This hyper-hoppy beer isn’t for everyone, but remains a go-to option for longtime IPA fans who aren’t looking to break the bank. Assertive American hoppiness dominates the flavor profile along with pineapple, mango, and dank, resinous pine notes that call back to a bygone era of the style.
Style American IPA
Company Lagunitas Brewing Company
Brewery Location Petaluma, California
MSRP $10 per 6-pack
An affordable IPA made in the traditional American style
Bold fruit flavors and aromas create complexity.
Competitively priced compared to similar beers
Easy-drinking despite its relatively high alcohol content
Leans heavily into hop characteristics for its flavor profile
The recipe represents a bygone era of the style.

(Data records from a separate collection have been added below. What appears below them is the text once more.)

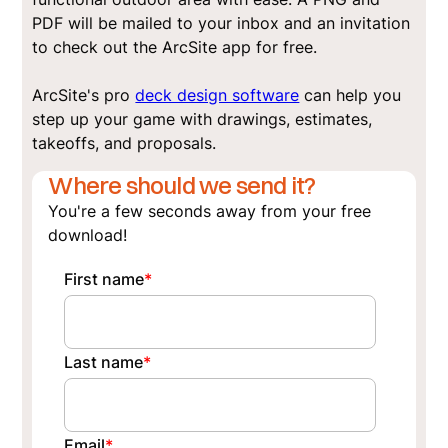
PDF will be mailed to your inbox and an invitation
to check out the ArcSite app for free.
ArcSite's pro
deck design software
can help you
step up your game with drawings, estimates,
takeoffs, and proposals.
Where should we send it?
You're a few seconds away from your free
download!
First name
*
Last name
*
Email
*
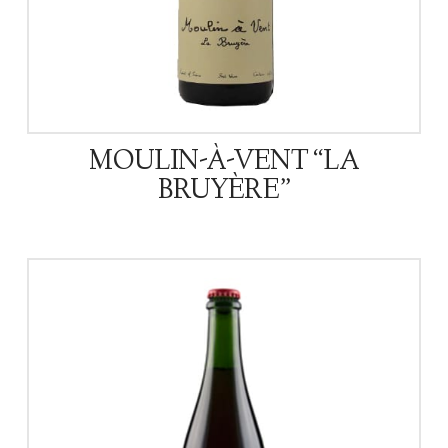
MOULIN-À-VENT “LA
BRUYÈRE”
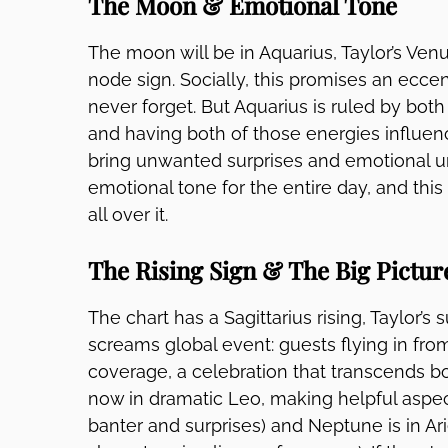
The Moon & Emotional Tone
The moon will be in Aquarius, Taylor’s Venu
node sign. Socially, this promises an eccent
never forget. But Aquarius is ruled by both
and having both of those energies influe
bring unwanted surprises and emotional un
emotional tone for the entire day, and thi
all over it.
The Rising Sign & The Big Pictur
The chart has a Sagittarius rising, Taylor’s 
screams global event: guests flying in fro
coverage, a celebration that transcends borde
now in dramatic Leo, making helpful aspec
banter and surprises) and Neptune is in Ari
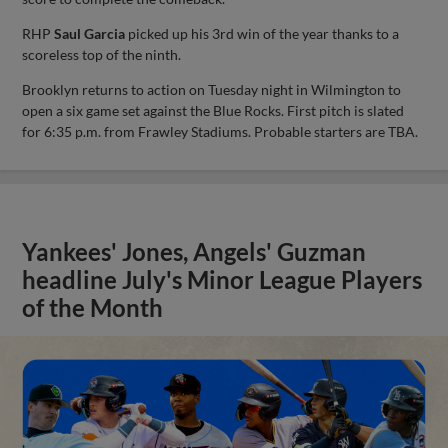
RHP
Saul Garcia
picked up his 3rd win of the year thanks to a
scoreless top of the ninth.
Brooklyn returns to action on Tuesday night in Wilmington to
open a six game set against the Blue Rocks. First pitch is slated
for 6:35 p.m. from Frawley Stadiums. Probable starters are TBA.
Yankees' Jones, Angels' Guzman
headline July's Minor League Players
of the Month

Some may consider the beer too assertively bitter.
Color: The beer pours a soft golden pale amber in the glass with a half-inch of head that doesn’t fully dissipate after two minutes.
Nose: Vibrant aromas of sticky pine needles, lime zest, and tropical fruit are upfront and center on the nose and leap from the glass. Hints of bready malt aromas serve as behind-the-scenes contributors to the overall scent profile.
Palate: Bold, hop-forward flavors dominate the flavor of this beer, drenching the palate with a medium-full-bodied mouthfeel. Juicy lime, mango, and pineapple marmalade notes burst forth, balanced alongside hop bitterness and dank, earthy pine resin. Although carbonation remains light to medium, it still accentuates the vibrant fruity flavors.
Finish: A long, lingering bitter finish accompanies each sip. Herbaceous and floral aromas come through on the aftertaste.
It’s impossible to talk about American independent brewing in the ’90s and early aughts without bringing up Lagunitas. The legendary beer maker opened its doors in 1993 in (natch) Lagunitas, California, but just a year later its skyrocketing popularity forced the brewery to move to nearby Petaluma.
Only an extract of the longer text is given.